#### [Given data]
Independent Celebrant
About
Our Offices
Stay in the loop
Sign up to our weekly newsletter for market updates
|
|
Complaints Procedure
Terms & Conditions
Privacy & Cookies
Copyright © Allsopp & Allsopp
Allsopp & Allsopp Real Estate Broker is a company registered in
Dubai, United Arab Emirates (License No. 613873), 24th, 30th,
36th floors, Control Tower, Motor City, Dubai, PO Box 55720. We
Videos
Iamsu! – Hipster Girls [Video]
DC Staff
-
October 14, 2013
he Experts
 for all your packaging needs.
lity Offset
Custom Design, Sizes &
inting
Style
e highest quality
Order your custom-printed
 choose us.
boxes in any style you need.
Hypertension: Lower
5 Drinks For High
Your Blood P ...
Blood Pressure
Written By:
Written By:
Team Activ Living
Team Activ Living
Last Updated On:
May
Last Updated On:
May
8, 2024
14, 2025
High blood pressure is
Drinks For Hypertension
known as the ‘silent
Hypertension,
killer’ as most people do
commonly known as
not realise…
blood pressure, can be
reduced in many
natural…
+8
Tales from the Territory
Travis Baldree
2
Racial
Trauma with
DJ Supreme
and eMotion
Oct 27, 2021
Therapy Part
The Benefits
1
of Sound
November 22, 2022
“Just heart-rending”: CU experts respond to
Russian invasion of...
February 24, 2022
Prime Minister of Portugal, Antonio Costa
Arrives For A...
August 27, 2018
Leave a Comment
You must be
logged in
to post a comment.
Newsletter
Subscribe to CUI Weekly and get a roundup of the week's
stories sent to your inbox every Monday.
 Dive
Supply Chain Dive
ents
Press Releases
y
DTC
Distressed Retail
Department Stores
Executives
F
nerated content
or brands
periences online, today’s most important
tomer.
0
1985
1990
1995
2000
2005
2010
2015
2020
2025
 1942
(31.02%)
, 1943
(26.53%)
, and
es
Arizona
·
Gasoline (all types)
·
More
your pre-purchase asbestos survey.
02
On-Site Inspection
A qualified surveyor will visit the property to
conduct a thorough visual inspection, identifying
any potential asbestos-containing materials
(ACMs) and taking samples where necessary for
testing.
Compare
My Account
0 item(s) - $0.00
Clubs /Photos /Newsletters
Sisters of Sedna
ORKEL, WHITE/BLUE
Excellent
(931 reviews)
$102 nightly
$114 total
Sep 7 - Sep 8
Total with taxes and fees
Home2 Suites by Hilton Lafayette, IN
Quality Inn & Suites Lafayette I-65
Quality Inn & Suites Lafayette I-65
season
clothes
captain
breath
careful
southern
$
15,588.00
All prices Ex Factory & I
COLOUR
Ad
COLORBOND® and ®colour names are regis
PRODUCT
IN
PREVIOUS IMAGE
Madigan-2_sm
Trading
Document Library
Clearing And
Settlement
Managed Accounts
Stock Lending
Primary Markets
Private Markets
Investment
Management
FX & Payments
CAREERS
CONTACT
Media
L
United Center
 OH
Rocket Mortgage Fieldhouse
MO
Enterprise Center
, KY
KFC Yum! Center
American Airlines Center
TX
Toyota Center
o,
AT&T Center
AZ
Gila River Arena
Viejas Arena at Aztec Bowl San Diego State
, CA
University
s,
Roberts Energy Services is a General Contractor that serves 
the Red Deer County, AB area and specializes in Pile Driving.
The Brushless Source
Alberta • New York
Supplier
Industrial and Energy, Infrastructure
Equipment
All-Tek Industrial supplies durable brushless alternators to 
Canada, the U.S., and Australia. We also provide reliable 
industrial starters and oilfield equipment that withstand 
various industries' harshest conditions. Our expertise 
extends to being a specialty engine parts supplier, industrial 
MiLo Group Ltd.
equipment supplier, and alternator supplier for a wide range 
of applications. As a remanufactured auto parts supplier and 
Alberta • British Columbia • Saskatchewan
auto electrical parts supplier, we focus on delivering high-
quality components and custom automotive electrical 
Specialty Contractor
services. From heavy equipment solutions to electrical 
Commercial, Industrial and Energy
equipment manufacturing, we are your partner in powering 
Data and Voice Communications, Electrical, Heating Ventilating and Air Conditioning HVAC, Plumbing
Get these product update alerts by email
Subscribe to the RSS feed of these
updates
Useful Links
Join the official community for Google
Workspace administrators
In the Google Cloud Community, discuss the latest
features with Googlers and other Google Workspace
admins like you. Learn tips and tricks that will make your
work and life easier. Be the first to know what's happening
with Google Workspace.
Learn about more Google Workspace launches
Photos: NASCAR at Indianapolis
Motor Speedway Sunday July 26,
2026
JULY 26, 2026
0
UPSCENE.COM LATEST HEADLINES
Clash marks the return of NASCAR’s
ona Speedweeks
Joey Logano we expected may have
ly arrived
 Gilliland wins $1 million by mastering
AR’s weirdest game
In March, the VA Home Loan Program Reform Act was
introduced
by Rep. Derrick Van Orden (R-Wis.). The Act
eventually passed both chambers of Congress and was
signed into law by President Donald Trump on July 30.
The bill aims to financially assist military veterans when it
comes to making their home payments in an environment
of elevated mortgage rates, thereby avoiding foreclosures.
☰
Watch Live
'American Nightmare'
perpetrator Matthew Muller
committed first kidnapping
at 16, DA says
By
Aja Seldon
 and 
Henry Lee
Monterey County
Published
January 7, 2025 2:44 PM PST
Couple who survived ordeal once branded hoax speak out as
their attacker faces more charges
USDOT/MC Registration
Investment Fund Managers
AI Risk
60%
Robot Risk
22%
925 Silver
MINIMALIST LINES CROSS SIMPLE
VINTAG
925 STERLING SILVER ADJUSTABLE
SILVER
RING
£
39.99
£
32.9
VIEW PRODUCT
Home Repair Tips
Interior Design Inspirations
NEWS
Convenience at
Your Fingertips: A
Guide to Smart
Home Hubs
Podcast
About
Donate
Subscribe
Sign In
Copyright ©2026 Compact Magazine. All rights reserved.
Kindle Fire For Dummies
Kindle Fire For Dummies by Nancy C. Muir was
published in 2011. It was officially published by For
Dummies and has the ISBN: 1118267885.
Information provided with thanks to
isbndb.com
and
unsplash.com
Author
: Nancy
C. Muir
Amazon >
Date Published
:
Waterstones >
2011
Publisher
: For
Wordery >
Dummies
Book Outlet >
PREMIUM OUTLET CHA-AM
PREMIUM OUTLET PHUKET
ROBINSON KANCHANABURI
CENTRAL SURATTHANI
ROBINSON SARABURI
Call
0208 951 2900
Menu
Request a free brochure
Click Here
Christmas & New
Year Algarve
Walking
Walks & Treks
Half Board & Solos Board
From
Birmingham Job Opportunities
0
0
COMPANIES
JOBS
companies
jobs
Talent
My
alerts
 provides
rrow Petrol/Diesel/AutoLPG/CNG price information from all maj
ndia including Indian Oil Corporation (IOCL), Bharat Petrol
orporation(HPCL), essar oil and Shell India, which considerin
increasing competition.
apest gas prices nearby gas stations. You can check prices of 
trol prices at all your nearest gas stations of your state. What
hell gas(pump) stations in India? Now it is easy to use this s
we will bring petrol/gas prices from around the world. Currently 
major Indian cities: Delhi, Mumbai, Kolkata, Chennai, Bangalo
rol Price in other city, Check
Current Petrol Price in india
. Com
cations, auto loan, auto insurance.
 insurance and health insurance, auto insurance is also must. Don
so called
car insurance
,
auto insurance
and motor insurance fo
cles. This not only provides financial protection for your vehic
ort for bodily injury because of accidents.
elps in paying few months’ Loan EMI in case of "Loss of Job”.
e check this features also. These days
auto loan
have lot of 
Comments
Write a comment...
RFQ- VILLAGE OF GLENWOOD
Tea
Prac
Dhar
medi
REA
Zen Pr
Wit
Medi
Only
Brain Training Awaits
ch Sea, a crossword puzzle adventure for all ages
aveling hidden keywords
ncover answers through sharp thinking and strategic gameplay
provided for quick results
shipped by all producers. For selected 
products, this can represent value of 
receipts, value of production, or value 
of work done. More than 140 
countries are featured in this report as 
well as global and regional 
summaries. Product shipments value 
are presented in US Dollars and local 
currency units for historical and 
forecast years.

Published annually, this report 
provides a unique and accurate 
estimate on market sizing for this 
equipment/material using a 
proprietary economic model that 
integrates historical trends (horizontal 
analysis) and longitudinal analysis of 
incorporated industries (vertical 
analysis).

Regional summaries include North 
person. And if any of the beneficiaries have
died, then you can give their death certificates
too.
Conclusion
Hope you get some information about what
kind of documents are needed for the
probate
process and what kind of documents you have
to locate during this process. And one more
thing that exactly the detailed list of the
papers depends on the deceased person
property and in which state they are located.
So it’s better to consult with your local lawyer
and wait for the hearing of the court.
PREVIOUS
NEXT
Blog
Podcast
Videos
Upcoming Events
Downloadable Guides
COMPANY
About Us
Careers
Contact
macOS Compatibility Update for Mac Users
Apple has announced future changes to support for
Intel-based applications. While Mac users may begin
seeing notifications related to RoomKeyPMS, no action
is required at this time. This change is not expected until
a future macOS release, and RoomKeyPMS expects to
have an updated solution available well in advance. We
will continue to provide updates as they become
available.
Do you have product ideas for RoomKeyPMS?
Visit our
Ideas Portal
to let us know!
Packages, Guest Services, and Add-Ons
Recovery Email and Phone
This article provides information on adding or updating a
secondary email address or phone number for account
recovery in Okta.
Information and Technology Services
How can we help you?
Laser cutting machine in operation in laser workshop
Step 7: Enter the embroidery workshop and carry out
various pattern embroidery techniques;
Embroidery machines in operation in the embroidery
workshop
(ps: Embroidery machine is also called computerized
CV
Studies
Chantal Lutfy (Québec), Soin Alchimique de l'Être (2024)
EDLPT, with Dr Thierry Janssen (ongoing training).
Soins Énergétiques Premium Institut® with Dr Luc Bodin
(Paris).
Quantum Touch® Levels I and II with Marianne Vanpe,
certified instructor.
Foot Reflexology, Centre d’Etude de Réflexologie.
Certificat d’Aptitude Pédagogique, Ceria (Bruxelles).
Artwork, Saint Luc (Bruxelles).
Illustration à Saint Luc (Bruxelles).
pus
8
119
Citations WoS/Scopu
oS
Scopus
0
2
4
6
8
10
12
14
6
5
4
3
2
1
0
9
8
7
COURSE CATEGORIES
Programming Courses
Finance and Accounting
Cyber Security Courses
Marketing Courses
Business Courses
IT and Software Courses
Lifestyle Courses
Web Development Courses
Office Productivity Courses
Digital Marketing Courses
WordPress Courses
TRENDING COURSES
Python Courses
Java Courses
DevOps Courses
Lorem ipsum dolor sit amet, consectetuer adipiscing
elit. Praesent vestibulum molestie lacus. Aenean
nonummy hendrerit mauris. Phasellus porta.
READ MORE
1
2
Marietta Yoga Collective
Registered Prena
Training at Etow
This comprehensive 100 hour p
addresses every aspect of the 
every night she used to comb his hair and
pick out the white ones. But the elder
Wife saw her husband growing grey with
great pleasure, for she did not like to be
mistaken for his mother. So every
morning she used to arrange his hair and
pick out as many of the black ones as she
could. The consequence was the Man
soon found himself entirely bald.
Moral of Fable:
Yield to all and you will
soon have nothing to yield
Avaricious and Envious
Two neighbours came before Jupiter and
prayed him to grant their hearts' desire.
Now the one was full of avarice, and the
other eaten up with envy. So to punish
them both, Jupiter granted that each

#### [Your goal]
Search the entries above for the string "provided", and report each line where it occurs.

#### [Task output]
Information provided with thanks to
provided for quick results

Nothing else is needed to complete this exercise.